In January, the Federal Financial Institutions Examination Council (FFIEC) issued responses to frequently asked questions about the agency’s 2010 Advisory on Interest Rate Risk (IRR) Management.
Four primary highlights of this guidance, according to Jeffrey Caughron, associate partner for The Baker Group, are:
1. In a low-rate environment, institutions should run interest-rate shocks of +300 and +400 basis points. If conditions warrant, institutions should test more severe scenarios.
2. Management should use reporting limits, triggers, or thresholds for stress scenarios, including severe rate shocks (and others where appropriate) to ensure IRR exposures are within risk tolerance levels.

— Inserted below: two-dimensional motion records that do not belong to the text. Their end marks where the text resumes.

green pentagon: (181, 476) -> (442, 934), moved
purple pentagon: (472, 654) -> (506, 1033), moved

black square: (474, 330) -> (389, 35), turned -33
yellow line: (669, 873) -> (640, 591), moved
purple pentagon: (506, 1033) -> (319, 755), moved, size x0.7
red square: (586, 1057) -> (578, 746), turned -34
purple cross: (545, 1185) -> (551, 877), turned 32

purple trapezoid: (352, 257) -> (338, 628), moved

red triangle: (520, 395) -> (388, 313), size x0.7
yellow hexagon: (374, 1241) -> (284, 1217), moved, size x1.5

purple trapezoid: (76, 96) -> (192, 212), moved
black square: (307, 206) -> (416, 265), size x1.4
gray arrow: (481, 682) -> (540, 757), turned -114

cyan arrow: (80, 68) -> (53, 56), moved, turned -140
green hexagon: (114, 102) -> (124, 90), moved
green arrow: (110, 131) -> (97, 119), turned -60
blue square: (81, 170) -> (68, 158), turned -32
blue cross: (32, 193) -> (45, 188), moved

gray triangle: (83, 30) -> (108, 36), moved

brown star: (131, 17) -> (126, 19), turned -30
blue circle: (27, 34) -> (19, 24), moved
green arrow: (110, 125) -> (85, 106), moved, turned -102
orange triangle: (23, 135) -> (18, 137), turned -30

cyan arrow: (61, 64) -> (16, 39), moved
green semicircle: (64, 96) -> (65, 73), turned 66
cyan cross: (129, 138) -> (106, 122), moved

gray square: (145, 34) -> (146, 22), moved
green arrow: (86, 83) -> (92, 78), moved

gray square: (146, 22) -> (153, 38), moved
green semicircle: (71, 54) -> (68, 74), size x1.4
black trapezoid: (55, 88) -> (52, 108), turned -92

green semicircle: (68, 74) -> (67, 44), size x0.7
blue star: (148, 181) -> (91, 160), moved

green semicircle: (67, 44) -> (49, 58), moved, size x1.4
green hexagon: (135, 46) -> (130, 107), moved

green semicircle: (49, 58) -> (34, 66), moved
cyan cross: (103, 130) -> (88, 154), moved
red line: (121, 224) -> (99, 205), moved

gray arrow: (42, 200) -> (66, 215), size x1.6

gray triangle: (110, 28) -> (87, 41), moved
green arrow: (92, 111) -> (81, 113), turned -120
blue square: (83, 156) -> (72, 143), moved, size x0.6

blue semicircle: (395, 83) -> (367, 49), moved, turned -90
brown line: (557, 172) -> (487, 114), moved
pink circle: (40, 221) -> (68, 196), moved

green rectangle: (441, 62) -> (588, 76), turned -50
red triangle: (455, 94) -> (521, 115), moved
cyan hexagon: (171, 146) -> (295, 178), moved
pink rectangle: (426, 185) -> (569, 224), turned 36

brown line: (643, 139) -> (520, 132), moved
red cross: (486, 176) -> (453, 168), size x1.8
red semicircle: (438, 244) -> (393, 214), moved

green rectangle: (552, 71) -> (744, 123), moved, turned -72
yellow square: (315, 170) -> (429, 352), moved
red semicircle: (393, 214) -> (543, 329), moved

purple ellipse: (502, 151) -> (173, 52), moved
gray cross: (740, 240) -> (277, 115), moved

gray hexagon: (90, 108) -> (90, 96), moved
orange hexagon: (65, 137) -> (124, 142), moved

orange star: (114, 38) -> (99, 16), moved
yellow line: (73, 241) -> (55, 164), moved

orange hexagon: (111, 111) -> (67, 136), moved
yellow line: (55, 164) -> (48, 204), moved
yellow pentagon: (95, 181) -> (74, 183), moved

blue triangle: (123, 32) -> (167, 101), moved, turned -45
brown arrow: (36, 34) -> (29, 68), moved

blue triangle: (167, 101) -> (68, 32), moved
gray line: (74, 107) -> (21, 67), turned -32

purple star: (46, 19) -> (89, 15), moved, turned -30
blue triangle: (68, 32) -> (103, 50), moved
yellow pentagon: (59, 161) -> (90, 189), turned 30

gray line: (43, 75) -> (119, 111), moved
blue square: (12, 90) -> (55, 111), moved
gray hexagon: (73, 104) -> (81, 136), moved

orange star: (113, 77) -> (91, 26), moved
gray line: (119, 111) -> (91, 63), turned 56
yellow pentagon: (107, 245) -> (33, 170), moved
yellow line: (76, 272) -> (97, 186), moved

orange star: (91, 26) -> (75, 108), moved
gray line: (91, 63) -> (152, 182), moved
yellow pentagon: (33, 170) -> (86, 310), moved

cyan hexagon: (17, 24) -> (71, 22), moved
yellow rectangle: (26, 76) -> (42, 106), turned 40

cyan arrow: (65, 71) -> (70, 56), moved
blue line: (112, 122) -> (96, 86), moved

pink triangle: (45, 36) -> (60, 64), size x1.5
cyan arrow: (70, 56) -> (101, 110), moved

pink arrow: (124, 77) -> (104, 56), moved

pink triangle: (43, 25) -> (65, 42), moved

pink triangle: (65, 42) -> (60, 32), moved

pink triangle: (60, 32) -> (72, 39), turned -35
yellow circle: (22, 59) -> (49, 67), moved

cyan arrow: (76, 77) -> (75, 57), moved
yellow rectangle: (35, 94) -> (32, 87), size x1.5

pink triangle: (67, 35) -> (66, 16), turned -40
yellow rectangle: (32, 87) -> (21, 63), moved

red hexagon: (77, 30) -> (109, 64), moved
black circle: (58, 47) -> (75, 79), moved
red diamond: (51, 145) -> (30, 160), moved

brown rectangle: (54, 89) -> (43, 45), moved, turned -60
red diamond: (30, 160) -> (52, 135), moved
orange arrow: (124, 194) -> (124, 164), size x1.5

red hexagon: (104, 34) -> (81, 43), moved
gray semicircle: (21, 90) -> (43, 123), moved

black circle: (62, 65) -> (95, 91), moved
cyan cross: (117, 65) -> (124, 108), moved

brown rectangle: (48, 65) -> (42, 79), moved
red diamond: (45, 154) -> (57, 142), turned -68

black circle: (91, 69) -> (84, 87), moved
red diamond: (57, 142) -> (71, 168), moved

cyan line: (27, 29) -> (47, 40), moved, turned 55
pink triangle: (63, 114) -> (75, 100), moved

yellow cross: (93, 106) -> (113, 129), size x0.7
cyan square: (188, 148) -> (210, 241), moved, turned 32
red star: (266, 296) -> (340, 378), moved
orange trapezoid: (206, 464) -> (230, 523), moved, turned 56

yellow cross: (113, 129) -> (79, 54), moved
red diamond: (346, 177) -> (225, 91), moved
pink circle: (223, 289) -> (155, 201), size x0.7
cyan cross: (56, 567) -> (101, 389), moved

3. Management should perform simulations for one- and-two year time horizons, conduct model measurements that don’t include new business growth, develop reasonable assumptions reflecting the institution’s experience, and perform appropriate back-testing.
4. Smaller institutions using less complex, vendor-supplied IRR models can satisfy some, but not all, validation requirements with independent attestation reports from the vendor.
“All of this is welcome confirmation of our earlier reading and understanding of the advisory,” Caughron says. “There are also some notable clarifications that we find helpful in refining our recommendation to clients. One of those points is that earnings simulation analysis for horizons longer than two years, though useful, is generally not necessary for typical institutions.”